Work request →
Only the stretch of the listing below that runs from the line with "Stepchange Debt Charity" through the line with "additional charges." is to be printed, exactly and with both ends.

- - -

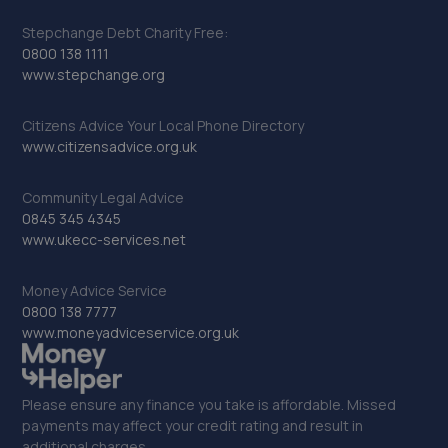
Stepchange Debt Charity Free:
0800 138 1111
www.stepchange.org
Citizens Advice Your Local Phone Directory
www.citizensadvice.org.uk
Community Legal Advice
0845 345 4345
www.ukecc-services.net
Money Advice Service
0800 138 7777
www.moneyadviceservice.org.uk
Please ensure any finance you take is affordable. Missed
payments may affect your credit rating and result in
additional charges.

- - -

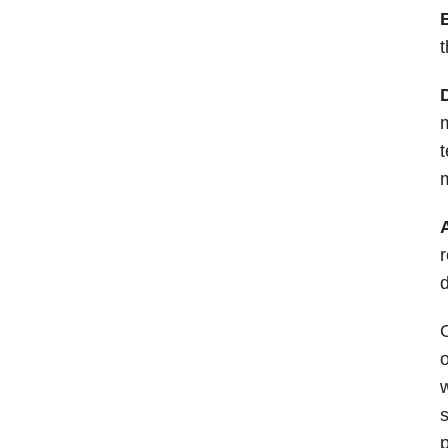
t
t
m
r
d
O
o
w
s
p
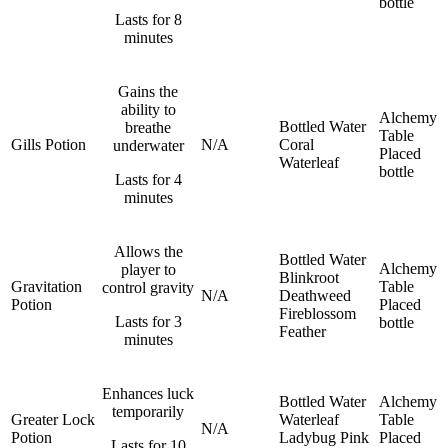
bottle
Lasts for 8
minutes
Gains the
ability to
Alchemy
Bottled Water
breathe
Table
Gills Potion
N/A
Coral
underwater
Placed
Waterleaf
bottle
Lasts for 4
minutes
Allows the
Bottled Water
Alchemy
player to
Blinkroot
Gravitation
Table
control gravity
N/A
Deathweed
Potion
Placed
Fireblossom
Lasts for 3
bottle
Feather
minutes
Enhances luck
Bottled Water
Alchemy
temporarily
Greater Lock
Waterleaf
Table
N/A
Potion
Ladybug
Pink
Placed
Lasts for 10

- - -

Exercise result →
Stepchange Debt Charity Free:
0800 138 1111
www.stepchange.org
Citizens Advice Your Local Phone Directory
www.citizensadvice.org.uk
Community Legal Advice
0845 345 4345
www.ukecc-services.net
Money Advice Service
0800 138 7777
www.moneyadviceservice.org.uk
Please ensure any finance you take is affordable. Missed
payments may affect your credit rating and result in
additional charges.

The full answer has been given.